A solution for forming a surface treatment film, which is not more than μm. 3. The surface treatment film forming solution according to claim 1, wherein the organic dye is selected from a quinacridone dye, an azomethine dye and a phthalocyanine dye. 4. The solution for forming a surface treatment film according to claim 1, wherein the inorganic binder comprises a silica sol having an average molecular weight of 2,000 to 15,000. 5. The surface treatment film forming solution according to claim 2, wherein the conductive fine particles are at least one of ATO, ITO, Ag, Pd, Pt and Au. 6. A mixed solution containing an organic dye and a dispersion medium of the organic dye is loaded together with beads into a bead mill, and the bead mill is rotated at a high speed so that the particle size of the organic dye is 0.2%.

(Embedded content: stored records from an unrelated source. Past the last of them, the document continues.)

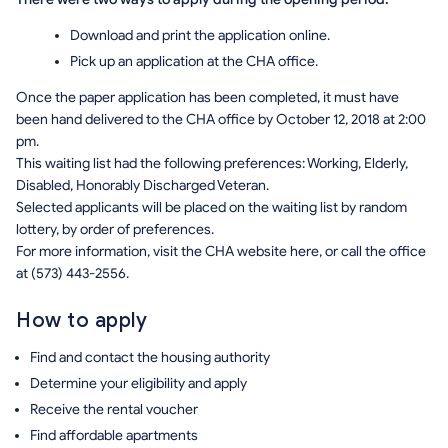
Download and print the application online.
Pick up an application at the CHA office.
Once the paper application has been completed, it must have
been hand delivered to the CHA office by October 12, 2018 at 2:00
pm.
This waiting list had the following preferences: Working, Elderly,
Disabled, Honorably Discharged Veteran.
Selected applicants will be placed on the waiting list by random
lottery, by order of preferences.
For more information, visit the CHA website here, or call the office
at (573) 443-2556.
How to apply
Find and contact the housing authority
Determine your eligibility and apply
Receive the rental voucher
Find affordable apartments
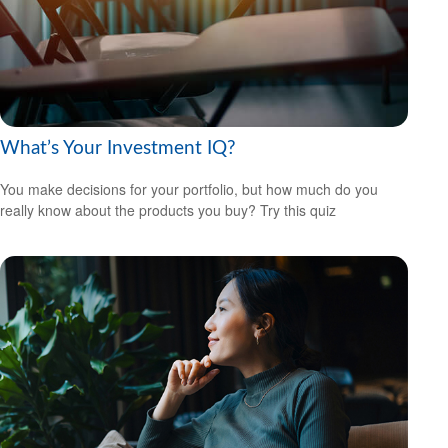
What’s Your Investment IQ?
You make decisions for your portfolio, but how much do you
really know about the products you buy? Try this quiz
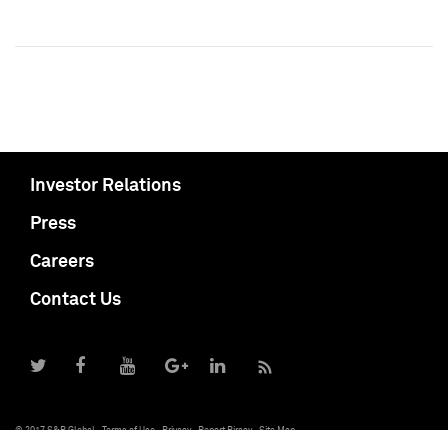
Investor Relations
Press
Careers
Contact Us
© 2017 S&P Global
Terms of Use
Privacy
Report Piracy
Site Map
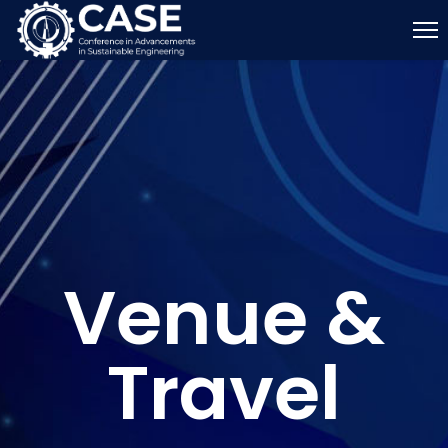
Venue &
Travel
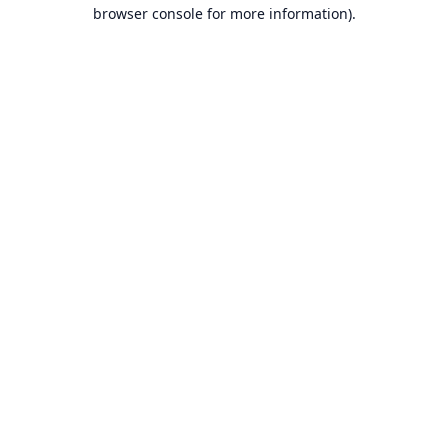
browser console for more information).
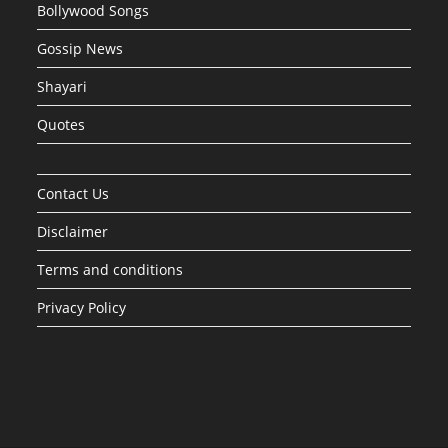
Bollywood Songs
Gossip News
Shayari
Quotes
Contact Us
Disclaimer
Terms and conditions
Privacy Policy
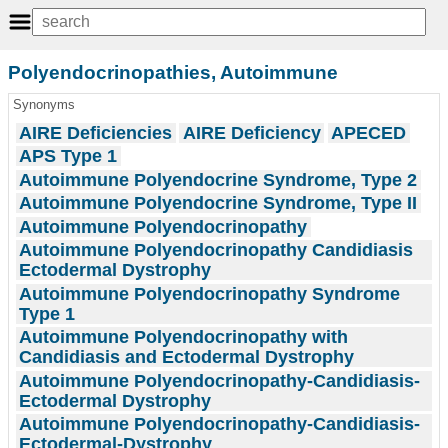
Polyendocrinopathies, Autoimmune
Synonyms
AIRE Deficiencies
AIRE Deficiency
APECED
APS Type 1
Autoimmune Polyendocrine Syndrome, Type 2
Autoimmune Polyendocrine Syndrome, Type II
Autoimmune Polyendocrinopathy
Autoimmune Polyendocrinopathy Candidiasis
Ectodermal Dystrophy
Autoimmune Polyendocrinopathy Syndrome
Type 1
Autoimmune Polyendocrinopathy with
Candidiasis and Ectodermal Dystrophy
Autoimmune Polyendocrinopathy-Candidiasis-
Ectodermal Dystrophy
Autoimmune Polyendocrinopathy-Candidiasis-
Ectodermal-Dystrophy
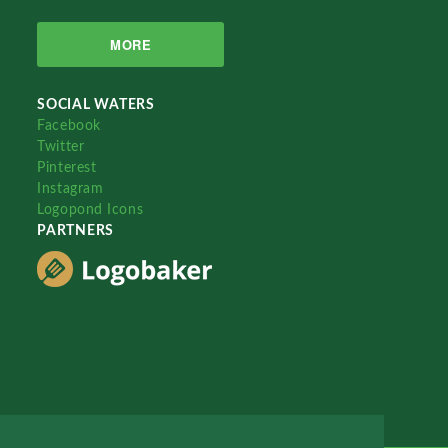
MORE
SOCIAL WATERS
Facebook
Twitter
Pinterest
Instagram
Logopond Icons
PARTNERS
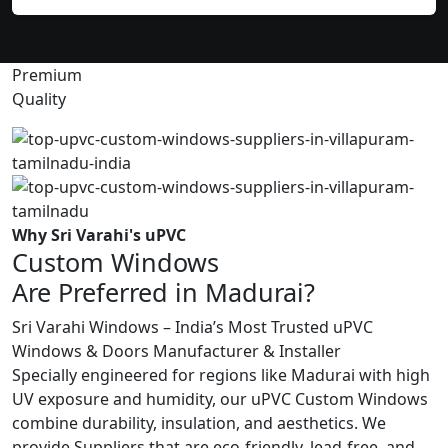
Premium
Quality
Why Sri Varahi's uPVC
Custom Windows
Are Preferred in Madurai?
Sri Varahi Windows – India’s Most Trusted uPVC
Windows & Doors Manufacturer & Installer
Specially engineered for regions like Madurai with high
UV exposure and humidity, our uPVC Custom Windows
combine durability, insulation, and aesthetics. We
provide Suppliers that are eco-friendly, lead-free, and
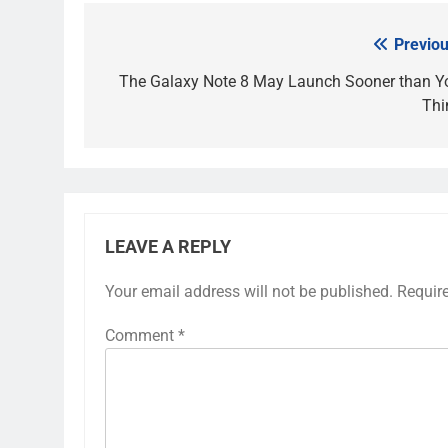
Previou
Post
navigation
The Galaxy Note 8 May Launch Sooner than Y
Thi
LEAVE A REPLY
Your email address will not be published.
Requir
Comment
*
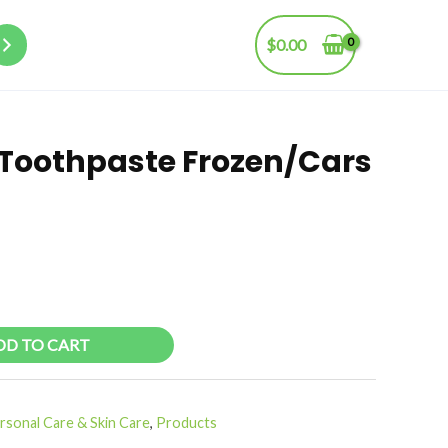
$
0.00
s Toothpaste Frozen/Cars
DD TO CART
rsonal Care & Skin Care
,
Products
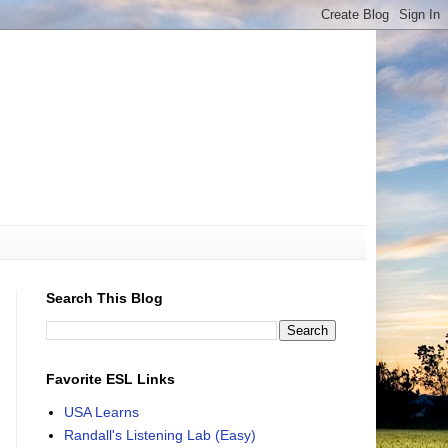
Search This Blog
Favorite ESL Links
USA Learns
Randall's Listening Lab (Easy)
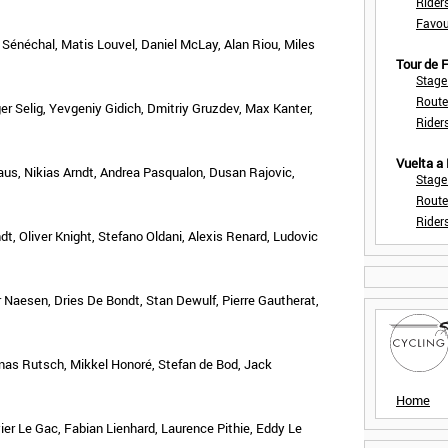
Rider
Favou
Sénéchal, Matis Louvel, Daniel McLay, Alan Riou, Miles
Tour de
Stage
Route
ger Selig, Yevgeniy Gidich, Dmitriy Gruzdev, Max Kanter,
Rider
Vuelta a
aus, Nikias Arndt, Andrea Pasqualon, Dusan Rajovic,
Stage
Route
Rider
dt, Oliver Knight, Stefano Oldani, Alexis Renard, Ludovic
 Naesen, Dries De Bondt, Stan Dewulf, Pierre Gautherat,
onas Rutsch, Mikkel Honoré, Stefan de Bod, Jack
Home
er Le Gac, Fabian Lienhard, Laurence Pithie, Eddy Le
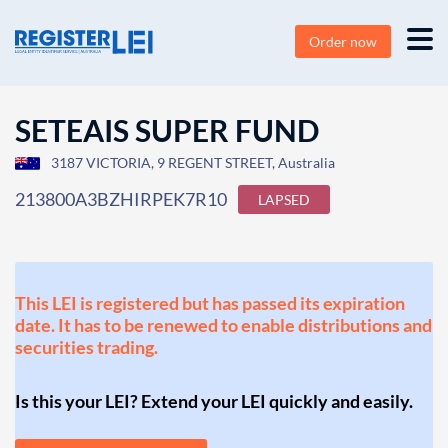
Order now
SETEAIS SUPER FUND
3187 VICTORIA, 9 REGENT STREET, Australia
213800A3BZHIRPEK7R10
LAPSED
This LEI is registered but has passed its expiration
date. It has to be renewed to enable distributions and
securities trading.
Is this your LEI? Extend your LEI quickly and easily.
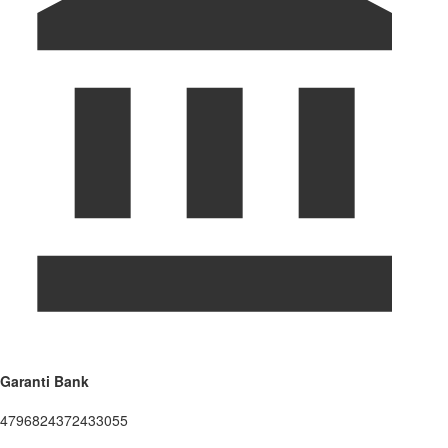
Garanti Bank
4796824372433055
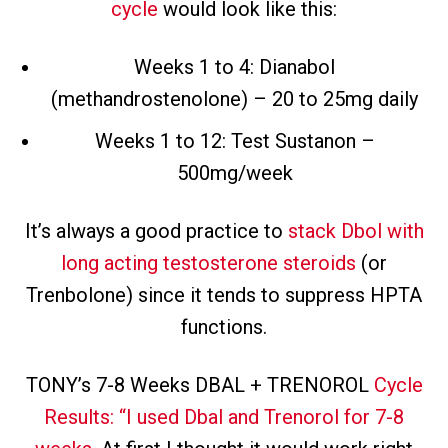
cycle
would look like this:
Weeks 1 to 4: Dianabol
(methandrostenolone) – 20 to 25mg daily
Weeks 1 to 12: Test Sustanon –
500mg/week
It’s always a good practice to
stack Dbol with
long acting testosterone steroids
(or
Trenbolone) since it tends to suppress HPTA
functions.
TONY’s 7-8 Weeks DBAL + TRENOROL
Cycle
Results: “I used Dbal and Trenorol for 7-8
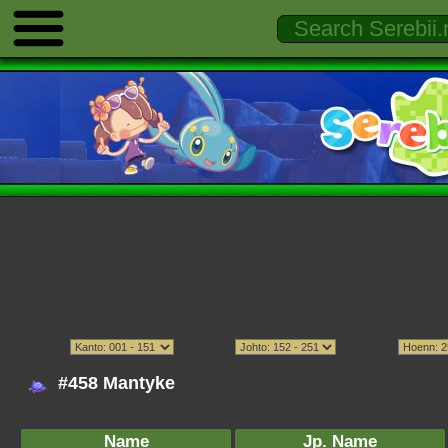
#458 Mantyke
Name
Jp. Name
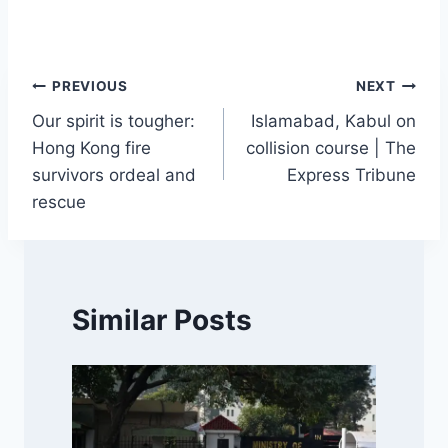
Post
PREVIOUS
NEXT
Our spirit is tougher:
Islamabad, Kabul on
navigation
Hong Kong fire
collision course | The
survivors ordeal and
Express Tribune
rescue
Similar Posts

A method for producing a solution for forming a surface treatment film, wherein the solution is pulverized so as to have a particle size of not more than μm. 7. A mixed solution containing an organic dye and a dispersion medium of the organic dye is loaded together with beads into a bead mill, the bead mill is rotated at a high speed, the organic dye is pulverized, and the pulverized mixed solution is mixed. And mixing the inorganic binder with an inorganic binder by ultrasonic vibration. 8. A mixed solution containing an organic dye and a dispersion medium of the organic dye is loaded into a bead mill together with beads, the bead mill is rotated at a high speed, the organic dye is pulverized, and the pulverized mixed solution is mixed. A method for producing a solution for forming a surface treatment film, comprising mixing an inorganic binder and conductive fine particles by ultrasonic vibration. 9. A surface treatment film for a display device, comprising an organic dye and an inorganic binder, wherein the organic dye has a particle size of 0.2 μm or less. 10. A surface treatment film for a display device, comprising an organic dye, an inorganic binder and conductive fine particles, wherein the organic dye has a particle size of 0.2 μm or less. 11. A surface-treated film according to claim 9, wherein said organic dye is selected from a quinacridone dye, an azomethine dye and a phthalocyanine dye. 12. The surface treatment film for a display device according to claim 10, wherein the conductive fine particles are at least one of ATO, ITO, Ag, Pd, Pt, and Au. 13. A display device having a surface treatment film on the surface of a substrate serving as a screen, wherein said surface treatment film contains an organic dye and an inorganic binder, and has a particle diameter of 0.2 μm.
m or less. 14. A display device having a surface treatment film on the surface of a substrate serving as a screen, wherein the surface treatment film comprises an organic dye,
A display device comprising an inorganic binder and conductive fine particles, wherein the particle size of the organic dye is 0.2 μm or less.